## Your goal
How many lines of these entries hold the string "превратить"? Answer with the number alone.

--------------------

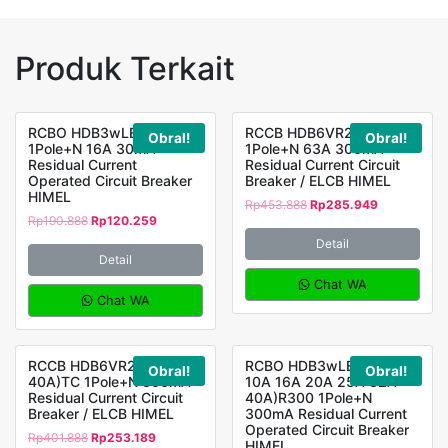
Produk Terkait
RCBO HDB3wLEN1C16
RCCB HDB6VR263TC
Obral!
Obral!
1Pole+N 16A 30mA
1Pole+N 63A 300mA
Residual Current
Residual Current Circuit
Operated Circuit Breaker
Breaker / ELCB HIMEL
HIMEL
Rp
453.888
Rp
285.949
Rp
190.888
Rp
120.259
Detail
Detail
Chat WA
Chat WA
RCCB HDB6VR2 (25A
RCBO HDB3wLEN1C(6A
Obral!
Obral!
40A)TC 1Pole+N 300mA
10A 16A 20A 25A 32A
Residual Current Circuit
40A)R300 1Pole+N
Breaker / ELCB HIMEL
300mA Residual Current
Operated Circuit Breaker
Rp
401.888
Rp
253.189
HIMEL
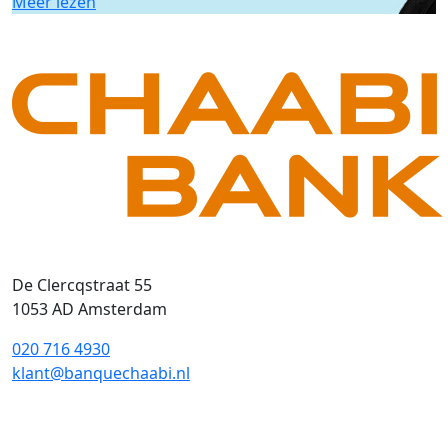
Meer lezen
De Clercqstraat 55
1053 AD Amsterdam
020 716 4930
klant@banquechaabi.nl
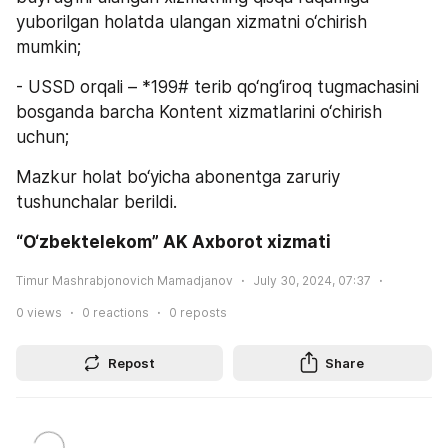
yuborilgan holatda ulangan xizmatni o‘chirish 
mumkin;
- USSD orqali – *199# terib qo‘ng‘iroq tugmachasini 
bosganda barcha Kontent xizmatlarini o‘chirish 
uchun;
Mazkur holat bo‘yicha abonentga zaruriy 
tushunchalar berildi.
“O‘zbektelekom” AK Axborot xizmati
Timur Mashrabjonovich Mamadjanov
July 30, 2024, 07:37
0
views
0
reactions
0
reposts
Repost
Share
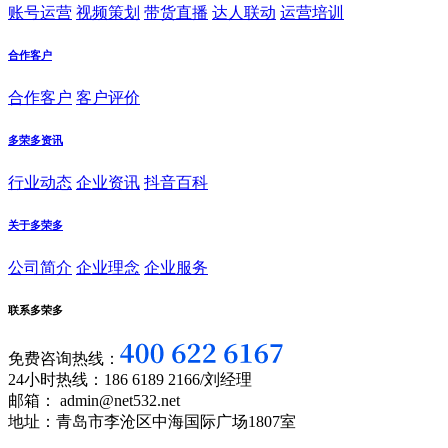
账号运营
视频策划
带货直播
达人联动
运营培训
合作客户
合作客户
客户评价
多荣多资讯
行业动态
企业资讯
抖音百科
关于多荣多
公司简介
企业理念
企业服务
联系多荣多
免费咨询热线：
24小时热线：186 6189 2166/刘经理
邮箱： admin@net532.net
地址：青岛市李沧区中海国际广场1807室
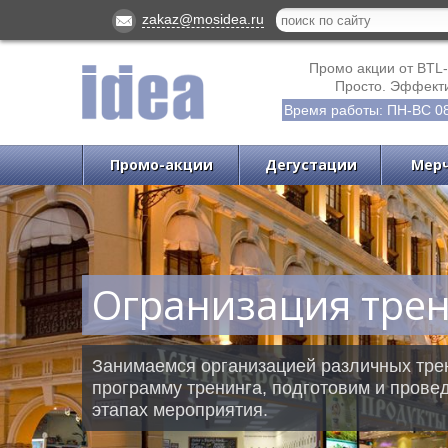
zakaz@mosidea.ru
Промо акции от BTL-
Просто. Эффекти
Время работы: ПН-ВС 08
Промо-акции
Дегустации
Мер
Огранизация тре
Занимаемся организацией различных трен
программу тренинга, подготовим и прове
этапах мероприятия.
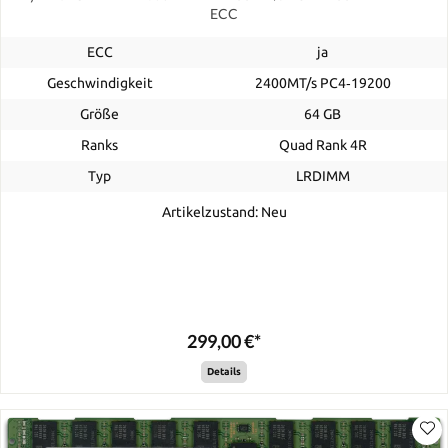
ECC
ECC
ja
Geschwindigkeit
2400MT/s PC4‑19200
Größe
64 GB
Ranks
Quad Rank 4R
Typ
LRDIMM
Artikelzustand: Neu
299,00 €*
Details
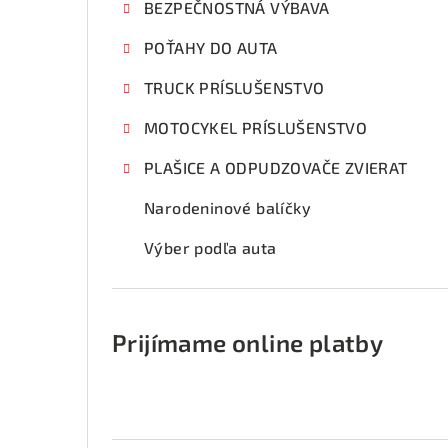
BEZPEČNOSTNÁ VÝBAVA
POŤAHY DO AUTA
TRUCK PRÍSLUŠENSTVO
MOTOCYKEL PRÍSLUŠENSTVO
PLAŠICE A ODPUDZOVAČE ZVIERAT
Narodeninové balíčky
Výber podľa auta
Prijímame online platby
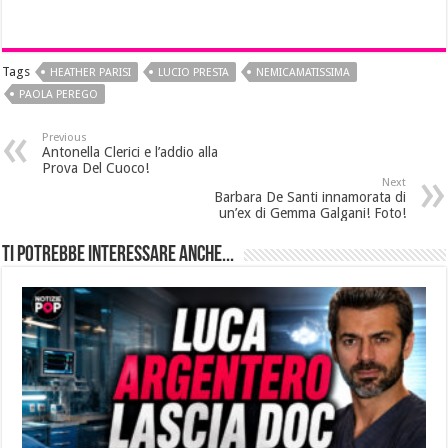
Tags
HEATHER PARISI
LUCIO PRESTA
NEMICAMATISSIMA
PAOLA PEREGO
Previous
Antonella Clerici e l’addio alla
Prova Del Cuoco!
Next
Barbara De Santi innamorata di
un’ex di Gemma Galgani! Foto!
Ti potrebbe interessare anche...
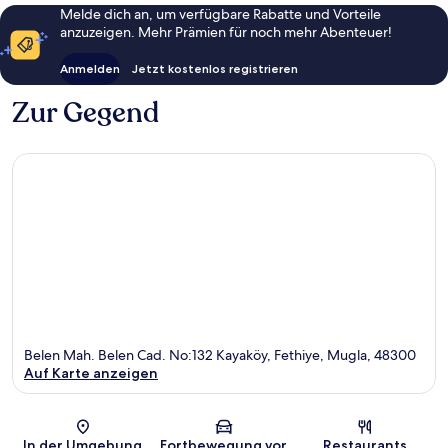
Melde dich an, um verfügbare Rabatte und Vorteile
anzuzeigen. Mehr Prämien für noch mehr Abenteuer!
Anmelden
Jetzt kostenlos registrieren
Zur Gegend
Belen Mah. Belen Cad. No:132 Kayaköy, Fethiye, Mugla, 48300
Auf Karte anzeigen
Karte
In der Umgebung
Fortbewegung vor
Restaurants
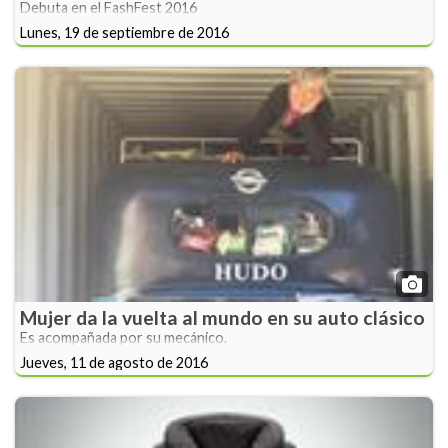
Debuta en el FashFest 2016
Lunes, 19 de septiembre de 2016
Mujer da la vuelta al mundo en su auto clásico
Es acompañada por su mecánico.
Jueves, 11 de agosto de 2016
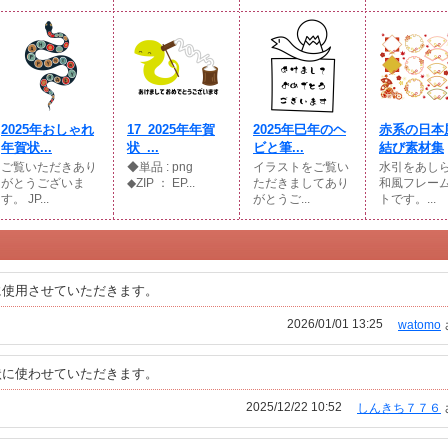
2025年おしゃれ
17_2025年年賀
2025年巳年のヘ
赤系の日本
年賀状...
状_...
ビと筆...
結び素材集
ご覧いただきあり
◆単品 : png
イラストをご覧い
水引をあし
がとうございま
◆ZIP ： EP...
ただきましてあり
和風フレー
す。 JP...
がとうご...
トです。...
に使用させていただきます。
2026/01/01 13:25
watomo
状に使わせていただきます。
2025/12/22 10:52
しんきち７７６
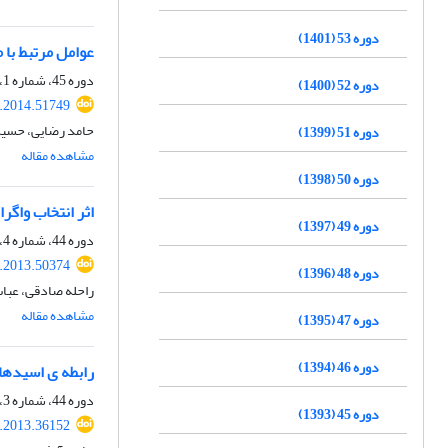
دوره 53 (1401)
عوامل مرتبط با م
دوره 45، شماره 1، بهار 1393، صفحه
دوره 52 (1400)
s.2014.51749
حامد رضایی، حسین
دوره 51 (1399)
مشاهده مقاله
دوره 50 (1398)
اثر انتخاب واگر
دوره 49 (1397)
دوره 44، شماره 4، زمستان 1392، صفحه
s.2013.50374
دوره 48 (1396)
راحله صادقی، عبا
مشاهده مقاله
دوره 47 (1395)
دوره 46 (1394)
رابطه ی اسیدهای آمینه جایگاه اتصال پپت
دوره 44، شماره 3، پاییز 1392، صفحه
دوره 45 (1393)
s.2013.36152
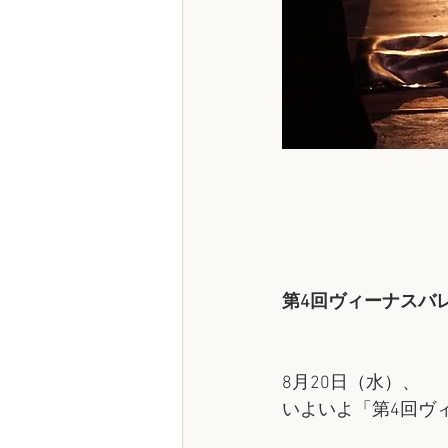
第4回ヴィーナスバ
8月20日（水）、
いよいよ「第4回ヴ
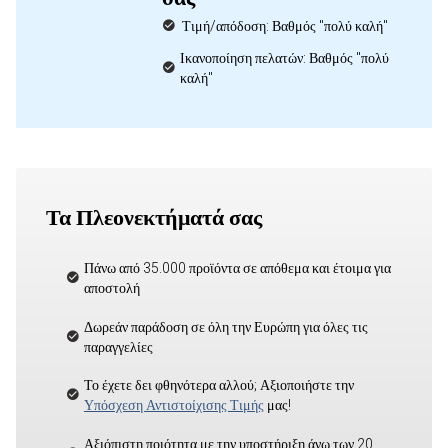
Τιμή/απόδοση: Βαθμός "πολύ καλή"
Ικανοποίηση πελατών: Βαθμός "πολύ
καλή"
Τα Πλεονεκτήματά σας
Πάνω από 35.000 προϊόντα σε απόθεμα και έτοιμα για
αποστολή
Δωρεάν παράδοση σε όλη την Ευρώπη για όλες τις
παραγγελίες
Το έχετε δει φθηνότερα αλλού; Αξιοποιήστε την
Υπόσχεση Αντιστοίχισης Τιμής
μας!
Αξιόπιστη ποιότητα με την υποστήριξη άνω των 20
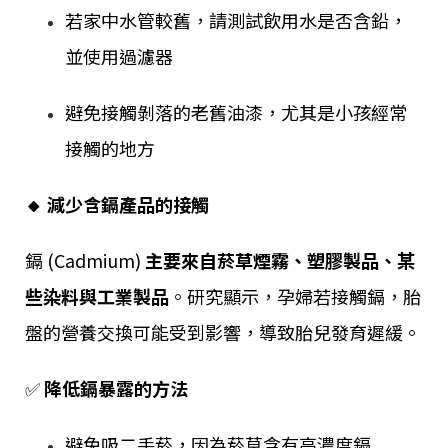
若家中水管較舊，請測試飲用水是否含鉛，
並使用過濾器
避免接觸剝落的老舊油漆，尤其是小孩經常
接觸的地方
🔸 減少含鎘產品的接觸
鎘 (Cadmium)
主要來自菸草煙霧、塑膠製品、某
些染料與工業製品
。研究顯示，孕婦若接觸鎘，胎
盤的營養交換可能受到影響，導致胎兒發育遲緩。
✅
降低鎘暴露的方法
避免吸二手菸，因為菸草含有高濃度鎘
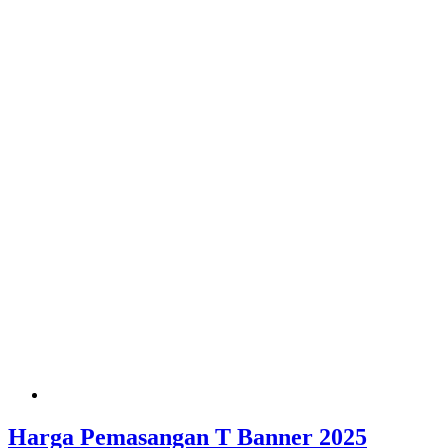
Harga Pemasangan T Banner 2025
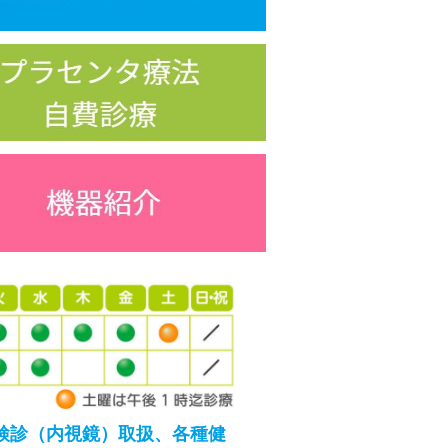
検診（内視鏡）取扱、各種健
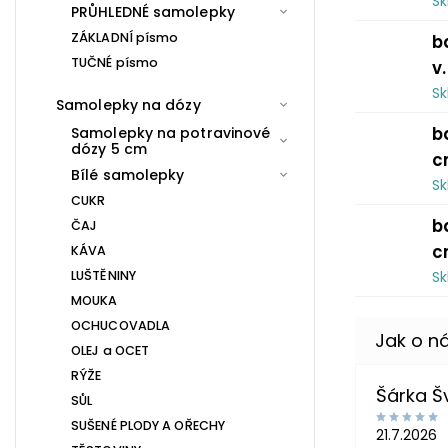
S
PRŮHLEDNÉ samolepky
ZÁKLADNÍ písmo
b
TUČNÉ písmo
v
S
Samolepky na dózy
b
Samolepky na potravinové
dózy 5 cm
c
Bílé samolepky
S
CUKR
b
ČAJ
c
KÁVA
LUŠTĚNINY
S
MOUKA
OCHUCOVADLA
OLEJ a OCET
RÝŽE
Šárka 
SŮL
SUŠENÉ PLODY A OŘECHY
21.7.2026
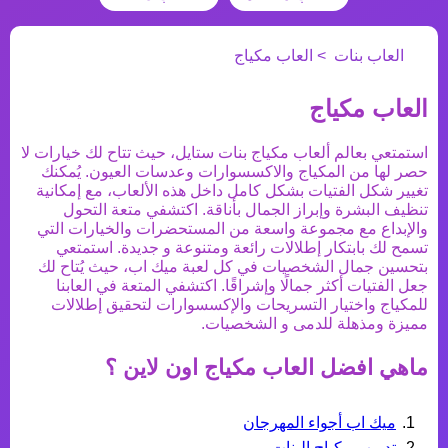
العاب بنات
العاب مكياج
العاب مكياج
استمتعي بعالم ألعاب مكياج بنات ستايل، حيث تتاح لك خيارات لا
حصر لها من المكياج والاكسسوارات وعدسات العيون. يُمكنك
تغيير شكل الفتيات بشكل كامل داخل هذه الألعاب، مع إمكانية
تنظيف البشرة وإبراز الجمال بأناقة. اكتشفي متعة التحول
والإبداع مع مجموعة واسعة من المستحضرات والخيارات التي
تسمح لك بابتكار إطلالات رائعة ومتنوعة و جديدة. استمتعي
بتحسين جمال الشخصيات في كل لعبة ميك اب، حيث يُتاح لك
جعل الفتيات أكثر جمالًا وإشراقًا. اكتشفي المتعة في العابنا
للمكياج واختيار التسريحات والإكسسوارات لتحقيق إطلالات
مميزة ومذهلة للدمى و الشخصيات.
ماهي افضل
العاب مكياج
اون لاين ؟
ميك اب أجواء المهرجان
تدريب مكياج البنات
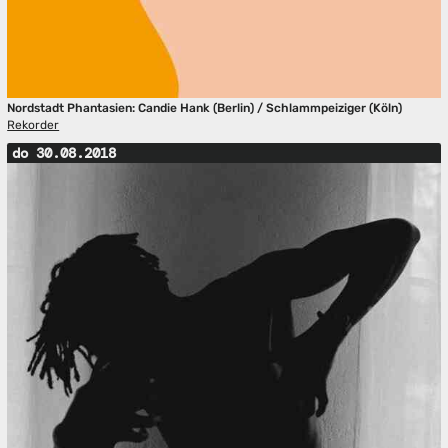
Nordstadt Phantasien: Candie Hank (Berlin) / Schlammpeiziger (Köln)
Rekorder
do 30.08.2018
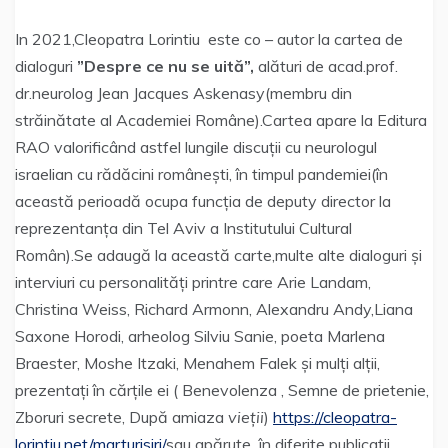
In 2021,Cleopatra Lorintiu este co – autor la cartea de
dialoguri
”Despre ce nu se uită”,
alături de acad.prof.
dr.neurolog Jean Jacques Askenasy(membru din
străinătate al Academiei Române).Cartea apare la Editura
RAO valorificând astfel lungile discuții cu neurologul
israelian cu rădăcini românești, în timpul pandemiei(în
această perioadă ocupa funcția de deputy director la
reprezentanța din Tel Aviv a Institutului Cultural
Român).Se adaugă la această carte,multe alte dialoguri și
interviuri cu personalități printre care Arie Landam,
Christina Weiss, Richard Armonn, Alexandru Andy,Liana
Saxone Horodi, arheolog Silviu Sanie, poeta Marlena
Braester, Moshe Itzaki, Menahem Falek și mulți alții,
prezentați în cărțile ei ( Benevolenza , Semne de prietenie,
Zboruri secrete, După amiaza
vieții
)
https://cleopatra-
lorintiu.net/marturisiri/
sau apărute în diferite publicații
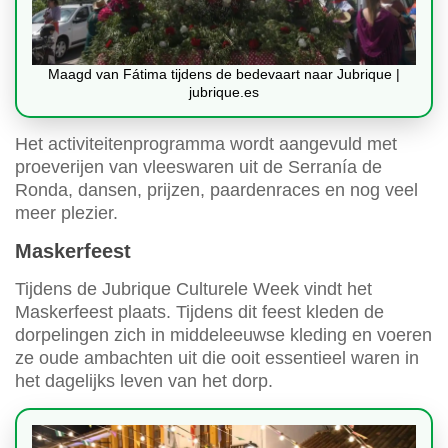
Maagd van Fátima tijdens de bedevaart naar Jubrique |
jubrique.es
Het activiteitenprogramma wordt aangevuld met
proeverijen van vleeswaren uit de Serranía de
Ronda, dansen, prijzen, paardenraces en nog veel
meer plezier.
Maskerfeest
Tijdens de Jubrique Culturele Week vindt het
Maskerfeest plaats. Tijdens dit feest kleden de
dorpelingen zich in middeleeuwse kleding en voeren
ze oude ambachten uit die ooit essentieel waren in
het dagelijks leven van het dorp.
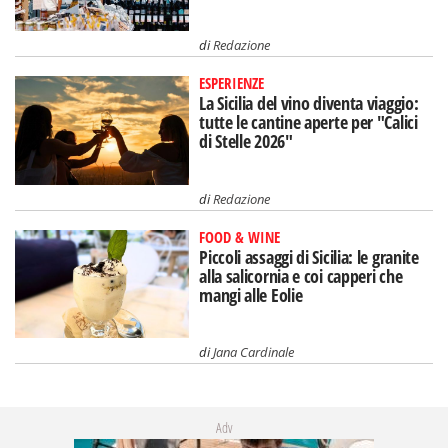
di
Redazione
ESPERIENZE
La Sicilia del vino diventa viaggio:
tutte le cantine aperte per "Calici
di Stelle 2026"
di
Redazione
FOOD & WINE
Piccoli assaggi di Sicilia: le granite
alla salicornia e coi capperi che
mangi alle Eolie
di
Jana Cardinale
Adv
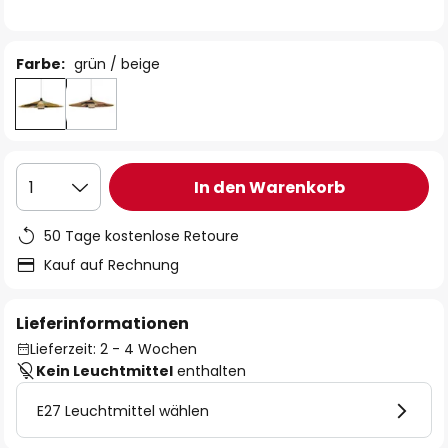
Farbe:
grün / beige
In den Warenkorb
1
50 Tage kostenlose Retoure
Kauf auf Rechnung
Lieferinformationen
Lieferzeit: 2 - 4 Wochen
Kein Leuchtmittel
enthalten
E27 Leuchtmittel wählen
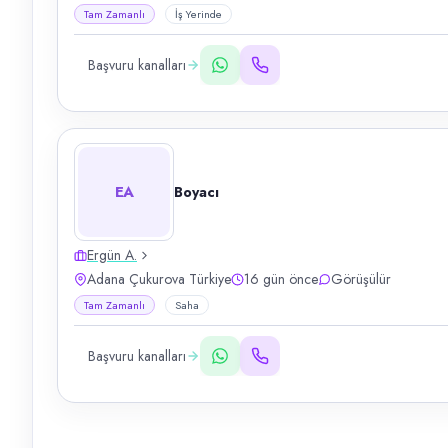
Tam Zamanlı
İş Yerinde
Başvuru kanalları
EA
Boyacı
Ergün A.
Adana Çukurova Türkiye
16 gün önce
Görüşülür
Tam Zamanlı
Saha
Başvuru kanalları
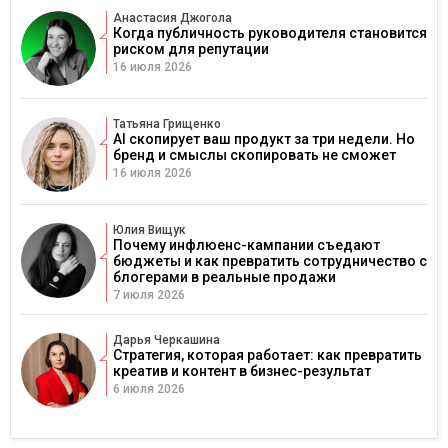
Анастасия Джогола
Когда публичность руководителя становится
риском для репутации
16 июля 2026
Татьяна Грищенко
AI скопирует ваш продукт за три недели. Но
бренд и смыслы скопировать не сможет
16 июля 2026
Юлия Вищук
Почему инфлюенс-кампании съедают
бюджеты и как превратить сотрудничество с
блогерами в реальные продажи
7 июля 2026
Дарья Черкашина
Стратегия, которая работает: как превратить
креатив и контент в бизнес-результат
6 июля 2026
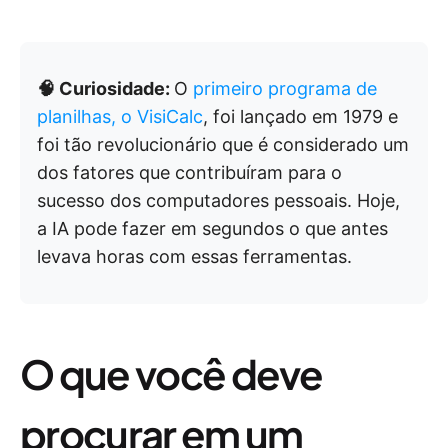
🧠 Curiosidade:
O
primeiro programa de
planilhas, o VisiCalc
, foi lançado em 1979 e
foi tão revolucionário que é considerado um
dos fatores que contribuíram para o
sucesso dos computadores pessoais. Hoje,
a IA pode fazer em segundos o que antes
levava horas com essas ferramentas.
O que você deve
procurar em um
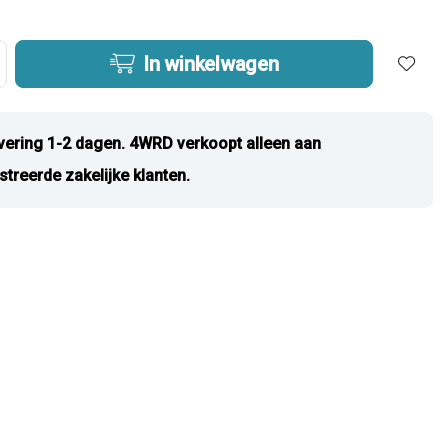
In winkelwagen
vering 1-2 dagen. 4WRD verkoopt alleen aan
streerde zakelijke klanten.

--------------------

## Response
2